Loda has practically demonstrated that an ensemble of anomaly detectors as weak as one-dimensional histograms yields to a strong anomaly detector. Loda’s diversification of weak anomaly detectors relies on sparse random projections, which can be viewed as a random sub-space sampling. It is shown that this type of diversification gives the ensemble capability to explain why a scrutinized sample is anomalous and to be robust against missing values. A thorough evaluation showed that detectors employing only features explaining anomalies have equal or better performance than detectors using all features, which shows that features explaining anomalies were selected correctly (on average 25 % of features explained the anomaly). The similar evaluation showed that the ensemble keeps on most problems its detection performance even if more than 10 % of features are missing.
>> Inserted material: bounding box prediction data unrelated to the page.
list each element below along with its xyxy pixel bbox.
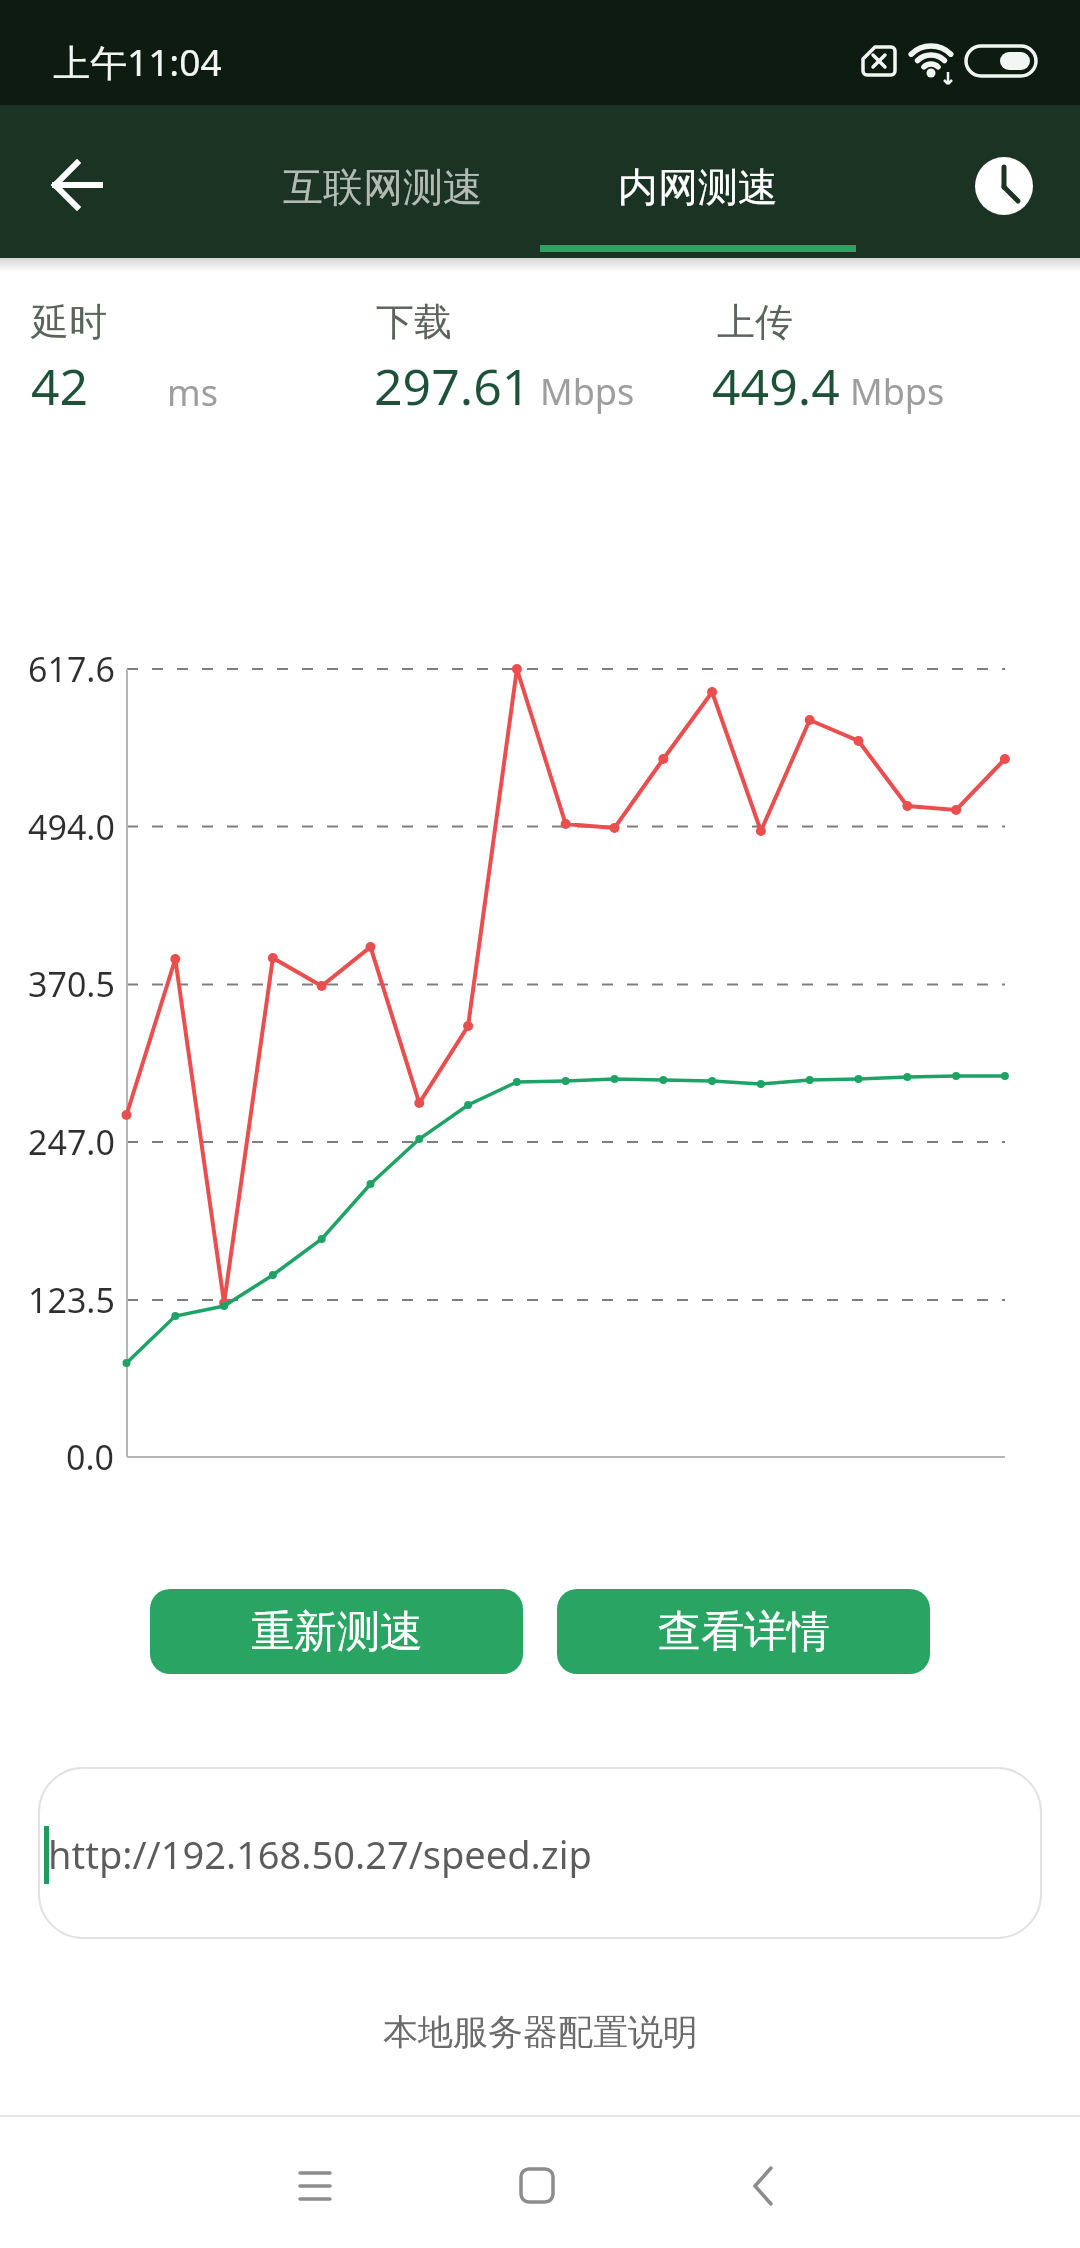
staticText: 查看详情 [658, 1605, 830, 1659]
staticText: 370.5 [28, 961, 115, 1007]
staticText: ms [167, 368, 218, 417]
button[interactable]: 本地服务器配置说明 [190, 2000, 890, 2064]
button[interactable]: 查看详情 [557, 1589, 930, 1674]
button[interactable] [40, 150, 115, 222]
staticText: 内网测速 [618, 162, 778, 212]
staticText: 下载 [376, 298, 452, 346]
staticText: 延时 [31, 298, 107, 346]
staticText: 重新测速 [251, 1605, 423, 1659]
staticText: 上午11:04 [53, 36, 222, 87]
staticText: 本地服务器配置说明 [383, 2010, 698, 2054]
button[interactable] [970, 152, 1038, 220]
button[interactable]: 内网测速 [540, 123, 856, 251]
staticText: 297.61 [374, 352, 531, 420]
button[interactable]: 互联网测速 [240, 123, 525, 251]
staticText: 上传 [717, 298, 793, 346]
button[interactable] [723, 2146, 803, 2226]
staticText: 互联网测速 [283, 162, 483, 212]
staticText: 617.6 [28, 646, 115, 692]
staticText: 42 [31, 352, 89, 420]
staticText: 247.0 [28, 1119, 115, 1165]
staticText: 494.0 [28, 804, 115, 850]
staticText: Mbps [540, 367, 635, 416]
button[interactable] [38, 1767, 1042, 1939]
staticText: 123.5 [28, 1277, 115, 1323]
staticText: 0.0 [66, 1434, 115, 1480]
staticText: 449.4 [712, 352, 840, 420]
button[interactable] [497, 2146, 577, 2226]
button[interactable] [275, 2146, 355, 2226]
staticText: http://192.168.50.27/speed.zip [48, 1828, 592, 1880]
button[interactable]: 重新测速 [150, 1589, 523, 1674]
staticText: Mbps [850, 367, 945, 416]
To conclude, this paper has shown that there is no single detector excelling on all type of problems, as different detectors are suitable for different types of problems. The biggest advantage of the proposed Loda with respect to others is its overall good performance and very good speed to detection performance ratio, as it is order of magnitude faster than prior art on big problems while its detection performance is comparable to them. Besides, it can explain causes of anomalies and it is robust to missing variables in data.